Hi Srđan,
nzeeman said:
i was always confused with stellas theory. why would soviet designers leave their lenses adjusted for contaxes. they made leica copies before wwii - i believe they fully copied leicas and they surely used leica standard before wwii. there is no reason to change all that after the war and take new standard for ltm cameras and lenses.
I believe the basic assumption for that hypothesis is that after the war the situation on the domestic Soviet market had changed a lot with the introduction of the Kiev, which followed the Contax standard. According to this hypothesis, the Soviets noticed two things:
(1) It makes no sense to produce lenses for two different camera systems with only a very small difference in focal length, if instead you can decide on one of the two as a standard.
(2) It is no problem to design the FED/Zorki/Drug/... rangefinder in such a way that it can be adapted to various normal focal lengths.

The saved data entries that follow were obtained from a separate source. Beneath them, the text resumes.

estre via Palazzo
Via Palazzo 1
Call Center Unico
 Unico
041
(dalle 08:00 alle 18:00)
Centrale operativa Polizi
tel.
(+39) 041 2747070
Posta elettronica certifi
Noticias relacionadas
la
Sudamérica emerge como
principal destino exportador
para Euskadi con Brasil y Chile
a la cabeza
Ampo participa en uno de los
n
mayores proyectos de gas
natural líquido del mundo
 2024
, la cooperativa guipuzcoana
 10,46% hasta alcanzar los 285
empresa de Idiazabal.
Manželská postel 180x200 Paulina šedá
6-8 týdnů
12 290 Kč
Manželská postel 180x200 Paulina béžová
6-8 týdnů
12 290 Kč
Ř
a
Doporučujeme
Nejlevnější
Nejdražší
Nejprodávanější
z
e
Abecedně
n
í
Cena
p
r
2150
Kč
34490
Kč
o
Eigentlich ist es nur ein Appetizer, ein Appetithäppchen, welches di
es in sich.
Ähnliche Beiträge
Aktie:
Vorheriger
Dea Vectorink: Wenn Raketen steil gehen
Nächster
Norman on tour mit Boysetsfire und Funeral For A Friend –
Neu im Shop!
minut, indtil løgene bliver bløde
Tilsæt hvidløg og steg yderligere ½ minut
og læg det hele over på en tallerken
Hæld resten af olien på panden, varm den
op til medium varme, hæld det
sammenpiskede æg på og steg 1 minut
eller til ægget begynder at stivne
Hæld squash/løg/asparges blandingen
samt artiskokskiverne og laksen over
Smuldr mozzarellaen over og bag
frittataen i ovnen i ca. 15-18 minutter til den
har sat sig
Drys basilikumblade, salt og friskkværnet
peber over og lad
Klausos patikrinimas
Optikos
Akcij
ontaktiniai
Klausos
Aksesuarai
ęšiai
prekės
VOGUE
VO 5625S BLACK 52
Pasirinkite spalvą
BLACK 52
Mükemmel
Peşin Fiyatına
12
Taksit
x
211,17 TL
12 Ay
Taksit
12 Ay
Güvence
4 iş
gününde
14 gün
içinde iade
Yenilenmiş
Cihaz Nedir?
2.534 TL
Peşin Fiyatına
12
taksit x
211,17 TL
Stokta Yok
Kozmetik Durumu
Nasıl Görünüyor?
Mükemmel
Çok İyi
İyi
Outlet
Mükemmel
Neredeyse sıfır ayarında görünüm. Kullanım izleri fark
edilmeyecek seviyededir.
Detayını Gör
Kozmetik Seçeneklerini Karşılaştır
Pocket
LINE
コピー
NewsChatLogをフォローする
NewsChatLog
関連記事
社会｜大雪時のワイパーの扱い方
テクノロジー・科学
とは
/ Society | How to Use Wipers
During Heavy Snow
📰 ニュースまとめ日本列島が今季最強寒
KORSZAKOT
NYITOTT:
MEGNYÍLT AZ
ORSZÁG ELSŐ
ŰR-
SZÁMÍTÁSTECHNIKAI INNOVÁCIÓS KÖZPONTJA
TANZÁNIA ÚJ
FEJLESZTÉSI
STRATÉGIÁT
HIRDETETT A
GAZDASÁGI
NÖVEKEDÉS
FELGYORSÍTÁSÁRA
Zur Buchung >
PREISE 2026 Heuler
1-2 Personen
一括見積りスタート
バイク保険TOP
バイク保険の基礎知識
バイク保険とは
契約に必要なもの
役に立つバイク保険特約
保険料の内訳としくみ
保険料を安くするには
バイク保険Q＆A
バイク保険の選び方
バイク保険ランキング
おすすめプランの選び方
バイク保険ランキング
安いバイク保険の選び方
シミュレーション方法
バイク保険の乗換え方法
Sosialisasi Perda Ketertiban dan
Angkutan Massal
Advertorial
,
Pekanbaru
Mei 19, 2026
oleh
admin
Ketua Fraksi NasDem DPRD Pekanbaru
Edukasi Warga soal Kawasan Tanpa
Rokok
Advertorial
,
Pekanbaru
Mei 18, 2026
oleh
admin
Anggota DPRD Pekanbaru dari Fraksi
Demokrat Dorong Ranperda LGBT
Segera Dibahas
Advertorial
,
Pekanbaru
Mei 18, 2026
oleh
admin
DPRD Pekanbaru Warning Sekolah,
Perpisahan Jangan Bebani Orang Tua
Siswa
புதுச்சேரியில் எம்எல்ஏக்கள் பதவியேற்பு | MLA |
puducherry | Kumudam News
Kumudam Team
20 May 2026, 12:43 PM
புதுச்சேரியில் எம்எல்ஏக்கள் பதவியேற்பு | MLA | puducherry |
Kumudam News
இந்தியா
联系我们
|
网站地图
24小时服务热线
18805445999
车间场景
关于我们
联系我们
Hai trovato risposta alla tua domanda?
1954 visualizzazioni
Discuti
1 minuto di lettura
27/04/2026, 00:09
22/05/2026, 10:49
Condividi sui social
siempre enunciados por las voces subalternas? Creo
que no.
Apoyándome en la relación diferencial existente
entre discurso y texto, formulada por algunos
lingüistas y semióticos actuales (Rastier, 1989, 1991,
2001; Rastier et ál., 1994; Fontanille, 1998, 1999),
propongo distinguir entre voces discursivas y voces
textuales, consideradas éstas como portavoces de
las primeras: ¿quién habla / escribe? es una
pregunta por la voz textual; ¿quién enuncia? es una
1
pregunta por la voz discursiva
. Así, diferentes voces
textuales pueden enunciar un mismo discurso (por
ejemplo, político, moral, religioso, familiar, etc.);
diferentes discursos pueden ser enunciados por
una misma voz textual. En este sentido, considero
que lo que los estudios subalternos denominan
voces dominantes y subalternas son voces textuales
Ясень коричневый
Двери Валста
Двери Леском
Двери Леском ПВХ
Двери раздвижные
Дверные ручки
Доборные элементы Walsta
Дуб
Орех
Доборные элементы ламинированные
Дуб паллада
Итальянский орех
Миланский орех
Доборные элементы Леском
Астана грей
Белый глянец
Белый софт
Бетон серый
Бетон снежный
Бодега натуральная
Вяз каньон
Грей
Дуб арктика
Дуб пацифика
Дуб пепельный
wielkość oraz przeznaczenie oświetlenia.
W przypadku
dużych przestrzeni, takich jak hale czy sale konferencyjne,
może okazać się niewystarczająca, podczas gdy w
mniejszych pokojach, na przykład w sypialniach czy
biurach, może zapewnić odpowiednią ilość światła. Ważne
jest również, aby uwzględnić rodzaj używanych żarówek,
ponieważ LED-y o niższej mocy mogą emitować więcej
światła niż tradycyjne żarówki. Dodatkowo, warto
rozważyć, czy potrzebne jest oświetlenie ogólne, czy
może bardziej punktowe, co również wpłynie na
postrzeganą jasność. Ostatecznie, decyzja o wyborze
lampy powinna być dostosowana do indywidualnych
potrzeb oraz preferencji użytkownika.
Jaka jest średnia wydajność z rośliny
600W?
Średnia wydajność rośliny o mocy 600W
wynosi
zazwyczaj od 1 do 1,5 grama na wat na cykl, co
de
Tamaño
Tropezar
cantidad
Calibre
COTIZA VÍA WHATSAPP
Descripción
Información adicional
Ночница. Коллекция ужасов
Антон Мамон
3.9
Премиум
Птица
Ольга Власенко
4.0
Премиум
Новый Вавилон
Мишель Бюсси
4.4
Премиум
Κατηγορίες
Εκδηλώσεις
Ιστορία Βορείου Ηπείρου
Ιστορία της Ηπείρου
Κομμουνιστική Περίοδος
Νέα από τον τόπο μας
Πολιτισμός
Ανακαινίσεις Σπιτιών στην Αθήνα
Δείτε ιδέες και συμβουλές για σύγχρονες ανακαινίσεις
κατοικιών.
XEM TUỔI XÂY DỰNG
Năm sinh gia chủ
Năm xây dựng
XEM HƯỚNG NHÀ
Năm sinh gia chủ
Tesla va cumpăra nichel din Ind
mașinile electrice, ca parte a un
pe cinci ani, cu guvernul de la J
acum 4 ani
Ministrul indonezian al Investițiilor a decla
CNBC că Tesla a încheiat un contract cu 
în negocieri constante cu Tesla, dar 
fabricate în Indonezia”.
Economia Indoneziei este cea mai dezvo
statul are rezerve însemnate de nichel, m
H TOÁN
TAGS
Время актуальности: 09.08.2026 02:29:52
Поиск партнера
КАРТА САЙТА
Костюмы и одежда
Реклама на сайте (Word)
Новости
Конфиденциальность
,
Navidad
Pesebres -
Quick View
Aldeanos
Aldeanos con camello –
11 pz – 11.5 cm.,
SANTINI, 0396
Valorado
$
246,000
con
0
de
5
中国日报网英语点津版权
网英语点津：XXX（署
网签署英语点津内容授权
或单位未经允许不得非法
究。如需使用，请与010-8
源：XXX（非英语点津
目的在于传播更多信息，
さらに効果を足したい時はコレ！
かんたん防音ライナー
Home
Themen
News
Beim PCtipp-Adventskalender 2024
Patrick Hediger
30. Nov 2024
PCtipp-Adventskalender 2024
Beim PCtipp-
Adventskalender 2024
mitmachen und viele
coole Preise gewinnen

According to this hypothesis, that's why most FSU screwmount rangefinders have a wedge-shaped rangefinder cam follower that can be easily adjusted for close focus, and the Drug has an eccentric screw. That would mean that the Contax standard was chosen, because it is easier to adjust a Zorki to the Contax standard than a Kiev to the Leica standard.
All in all this makes a lot of sense. However, I think Kim has an alternative hypothesis that seems to go into the direction that many LTM lenses were nevertheless shipped adjusted to "the Leica standard", whatever that means in practice. It is certainly striking that with Kiev mount lenses there appears to be much less of a problem with close focusing - maybe because these lenses were more consistent because readjustment was unnecessary (but maybe also because there is simply no Western Contax-mount camera alternative except the Nikon and most Nikon nuts are somewhat reluctant to use Soviet lenses, because they are even more elitist than Leica users). It is also striking that it is apparently relatively easy to adjust the normal focal length of the LTM lenses, by moving the front and rear groups relatively to each other (something which I read a lot about especially from Brian Sweeney, but which I've never tried), which suggests that the truth may be somewhere in between. The factory may well have shipped lenses in both configurations at times; after all, with a Zorki it was no problem whatsoever to adjust the close focusing distance of your body if close focus was off. Since a Soviet photographer was unlikely to build up a large collection of different Jupiter-3s and Jupiter-9s, in all probability adjustment wouldn't be necessary too often, and even if it was, if he got a J-3 that was off consistently, it was easily possible to modify the lens so that it fits his particular body. If this alternative hypothesis holds true, it would mean that the market today should be flooded with lots of lenses with minimally different focal lengths, which appears to coincide with what we observe.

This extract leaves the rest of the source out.